Sampling with flows, diffusion, and autoregressive neural networks from a spin-glass perspective

成果类型:
Article
署名作者:
Ghio, Davide; Dandi, Yatin; Krzakala, Florent; Zdeborova, Lenka
署名单位:
Swiss Federal Institutes of Technology Domain; Ecole Polytechnique Federale de Lausanne; Swiss Federal Institutes of Technology Domain; Ecole Polytechnique Federale de Lausanne
刊物名称:
PROCEEDINGS OF THE NATIONAL ACADEMY OF SCIENCES OF THE UNITED STATES OF AMERICA
ISSN/ISSBN:
0027-13689
DOI:
10.1073/pnas.2311810121
发表日期:
2024-07-02
关键词:
dynamics MODEL TRANSITION
摘要:
Recent years witnessed the development of powerful generative models based on flows, diffusion, or autoregressive neural networks, achieving remarkable success in generating data from examples with applications in a broad range of areas.
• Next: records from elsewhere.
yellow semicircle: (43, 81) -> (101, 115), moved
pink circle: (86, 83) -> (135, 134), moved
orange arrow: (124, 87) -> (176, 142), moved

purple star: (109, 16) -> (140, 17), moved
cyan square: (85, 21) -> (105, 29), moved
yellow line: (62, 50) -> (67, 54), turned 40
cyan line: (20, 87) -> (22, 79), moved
A theoretical analysis of the performance and understanding of the limitations of these methods remain, however, challenging. In this paper, we undertake a step in this direction by analyzing the efficiency of sampling by these methods on a class of problems with a known probability distribution and comparing it with the sampling performance of more traditional methods such as the Monte Carlo Markov chain and Langevin dynamics. We focus on a class of probability distribution widely studied in the statistical physics of disordered systems that relate to spin glasses, statistical inference, and constraint satisfaction problems. We leverage the fact that sampling via flow-based, diffusionbased, or autoregressive networks methods can be equivalently mapped to the analysis of a Bayes optimal denoising of a modified probability measure. Our findings demonstrate that these methods encounter difficulties in sampling stemming from the presence of a first-order phase transition along the algorithm's denoising path. Our conclusions go both ways: We identify regions of parameters where these methods are unable to sample efficiently, while that is possible using standard Monte Carlo or Langevin approaches. We also identify regions where the opposite happens: standard approaches are inefficient while the discussed generative methods work well.